MF: The stories are set in places I know—the South, Texas, St. Louis—just because I know those places. For the book as a whole, I like that it encompasses a lot of different places, but for individual stories, I think place is even more crucial.I want my settings to function like characters in the stories—just like people, places want things from us, places have expectations and desires. Place gives writers a chance to ground those desires in the physical.
SN: Do you have a creative writing maxim that you tell your writing students?
MF: I probably used to have more of these kinds of things than I do, but at a certain point they started reminding me of pre-game speeches in football. Coaches will tell you, pre-game speeches only last till the first time you get hit in the mouth. This writing game is going to hit you in the mouth, sooner and later, and maxims aren’t going to do you much good when it does. I tell them, read and write, all the time, and I try to be what my colleague, the great poet David Clewell, calls himself—a glorified resource department. If you can get the right book or writer to the right kid at the right time, you can make a real difference, whether that kid turns out to be a writer or not. But yeah, read and write, all the time—those are two things that creative writing students don’t do enough of. Because, how can you?

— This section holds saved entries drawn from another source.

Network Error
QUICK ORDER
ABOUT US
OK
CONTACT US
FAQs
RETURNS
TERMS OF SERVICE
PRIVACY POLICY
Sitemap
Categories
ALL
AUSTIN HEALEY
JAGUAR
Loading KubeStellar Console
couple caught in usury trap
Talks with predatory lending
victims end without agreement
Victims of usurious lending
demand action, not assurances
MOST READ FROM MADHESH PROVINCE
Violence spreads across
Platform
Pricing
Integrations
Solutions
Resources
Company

SN: If you could arm-wrestle any dead or living writer, who would it be?
MF: Probably Alexander Pope, because he was a little bitty dude.

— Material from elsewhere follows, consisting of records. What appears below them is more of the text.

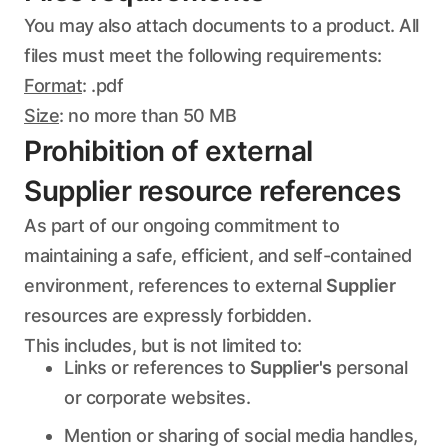
You may also attach documents to a product. All
files must meet the following requirements:
Format
: .pdf
Size
: no more than 50 MB
Prohibition of external
Supplier resource references
As part of our ongoing commitment to
maintaining a safe, efficient, and self-contained
environment, references to external
Supplier
resources are expressly forbidden.
This includes, but is not limited to:
Links or references to
Supplier's
personal
or corporate websites.
Mention or sharing of social media handles,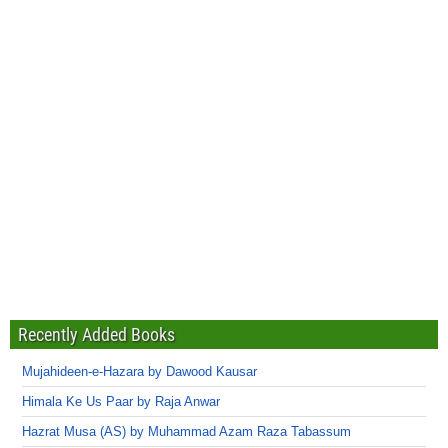
Recently Added Books
Mujahideen-e-Hazara by Dawood Kausar
Himala Ke Us Paar by Raja Anwar
Hazrat Musa (AS) by Muhammad Azam Raza Tabassum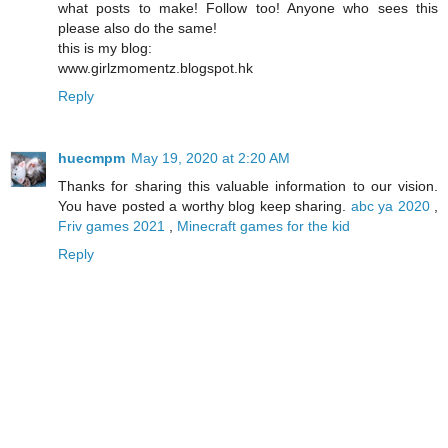
what posts to make! Follow too! Anyone who sees this
please also do the same!
this is my blog:
www.girlzmomentz.blogspot.hk
Reply
huecmpm
May 19, 2020 at 2:20 AM
Thanks for sharing this valuable information to our vision.
You have posted a worthy blog keep sharing.
abc ya 2020
,
Friv games 2021
,
Minecraft games for the kid
Reply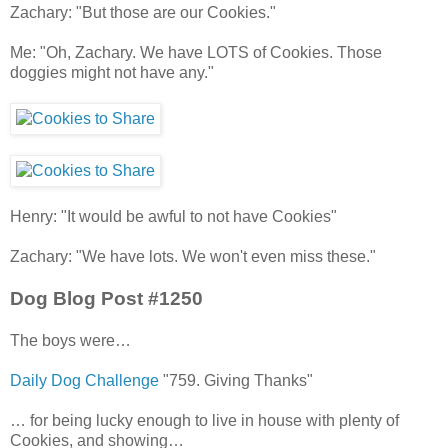
Zachary: "But those are our Cookies."
Me: "Oh, Zachary. We have LOTS of Cookies. Those
doggies might not have any."
Henry: "It would be awful to not have Cookies"
Zachary: "We have lots. We won't even miss these."
Dog Blog Post #1250
The boys were…
Daily Dog Challenge
"759. Giving Thanks"
… for being lucky enough to live in house with plenty of
Cookies, and showing…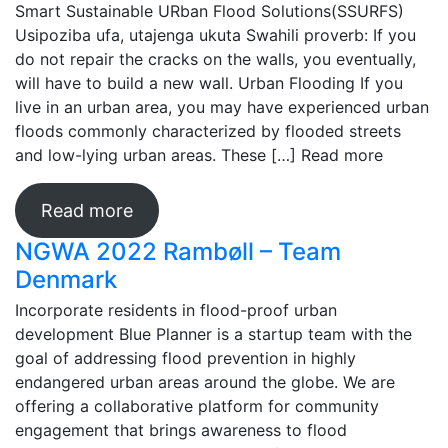
Smart Sustainable URban Flood Solutions(SSURFS)
Usipoziba ufa, utajenga ukuta Swahili proverb: If you
do not repair the cracks on the walls, you eventually,
will have to build a new wall. Urban Flooding If you
live in an urban area, you may have experienced urban
floods commonly characterized by flooded streets
and low-lying urban areas. These […]
Read more
Read more
NGWA 2022 Rambøll – Team
Denmark
Incorporate residents in flood-proof urban
development Blue Planner is a startup team with the
goal of addressing flood prevention in highly
endangered urban areas around the globe. We are
offering a collaborative platform for community
engagement that brings awareness to flood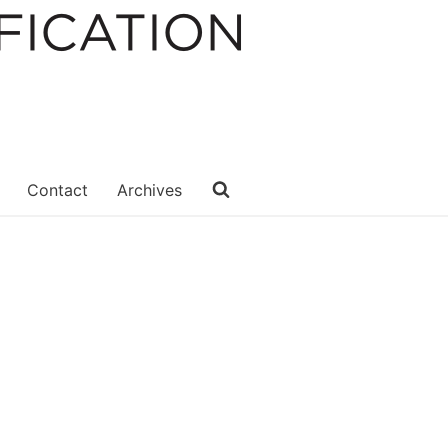
Contact
Archives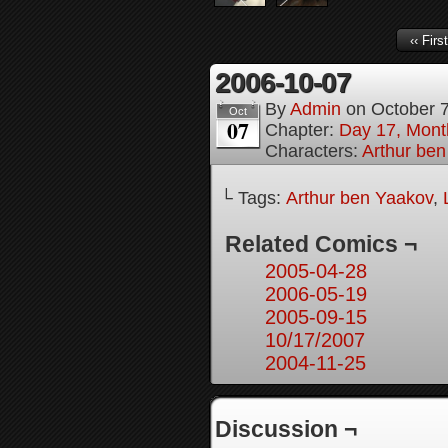
‹‹ First
2006-10-07
By
Admin
on
October 
Oct
07
Chapter:
Day 17, Month
Characters:
Arthur be
└ Tags:
Arthur ben Yaakov
,
Related Comics ¬
2005-04-28
2006-05-19
2005-09-15
10/17/2007
2004-11-25
Discussion ¬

SN: What are you working on today, and if you could change anything about the current state of American fiction, what would you hope to change?

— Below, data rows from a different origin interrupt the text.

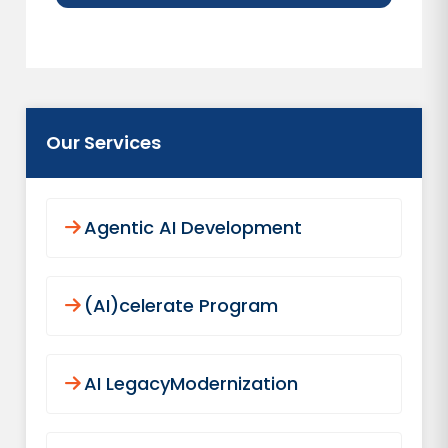
Our Services
Agentic AI Development
(AI)celerate Program
AI LegacyModernization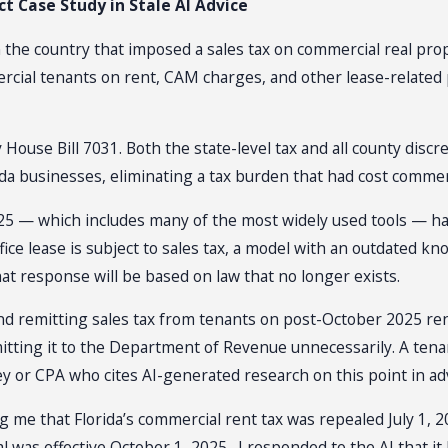
t Case Study in Stale AI Advice
n the country that imposed a sales tax on commercial real prop
ercial tenants on rent, CAM charges, and other lease-related
by House Bill 7031. Both the state-level tax and all county dis
a businesses, eliminating a tax burden that had cost commerci
25 — which includes many of the most widely used tools — has
ice lease is subject to sales tax, a model with an outdated knowl
hat response will be based on law that no longer exists.
and remitting sales tax from tenants on post-October 2025 ren
emitting it to the Department of Revenue unnecessarily. A tenan
 or CPA who cites AI-generated research on this point in advis
ng me that Florida’s commercial rent tax was repealed July 1, 
al was effective October 1, 2025. I responded to the AI that it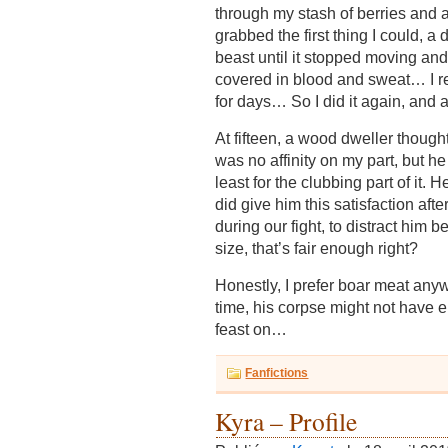
through my stash of berries and a
grabbed the first thing I could, a
beast until it stopped moving an
covered in blood and sweat… I rea
for days… So I did it again, and
At fifteen, a wood dweller though
was no affinity on my part, but he
least for the clubbing part of it. 
did give him this satisfaction after
during our fight, to distract him 
size, that’s fair enough right?
Honestly, I prefer boar meat anyw
time, his corpse might not have e
feast on…
Fanfictions
Kyra – Profile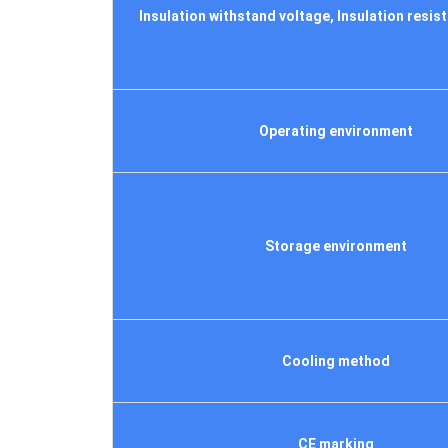
Insulation withstand voltage, Insulation resist
Operating environment
Storage environment
Cooling method
CE marking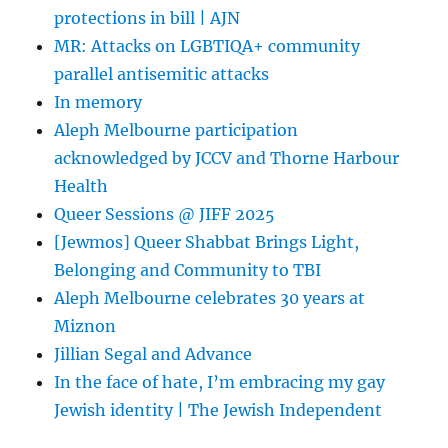
protections in bill | AJN
MR: Attacks on LGBTIQA+ community
parallel antisemitic attacks
In memory
Aleph Melbourne participation
acknowledged by JCCV and Thorne Harbour
Health
Queer Sessions @ JIFF 2025
[Jewmos] Queer Shabbat Brings Light,
Belonging and Community to TBI
Aleph Melbourne celebrates 30 years at
Miznon
Jillian Segal and Advance
In the face of hate, I’m embracing my gay
Jewish identity | The Jewish Independent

MF: It’s summertime, so “working on today” becomes a really vexed topic. I spend my summers at home with two boys who are like something conjured up by an ancient Sumerian god to destroy the world as beautifully and poetically as possible, so I kind of got to keep a lid on that, for your good, as well as mine. As soon as school starts and I can turn them over to the state, I’ll get back to my stories. I’ve got one waiting on me about Richard Nixon’s days as a high school carny talker in Prescott, Arizona, one about the Everglades cryptid known as the Florida Skunk Ape, one about a guy who is convinced he was teleported as part of the Philadelphia Experiment. So I’m dealing with a lot of stuff… which doesn’t leave much time or interest in thinking about the problems of American fiction. Again, this is probably a question I could have answered “better” five or ten years ago, when I knew more than I do now. I’m a tad miffed that no one from Hollywood has sent me a big check yet, but maybe they’ll dig the Skunk Ape story.
S. Tremaine Nelson is a graduate of Vanderbilt University and founder of The Literary Man book blog.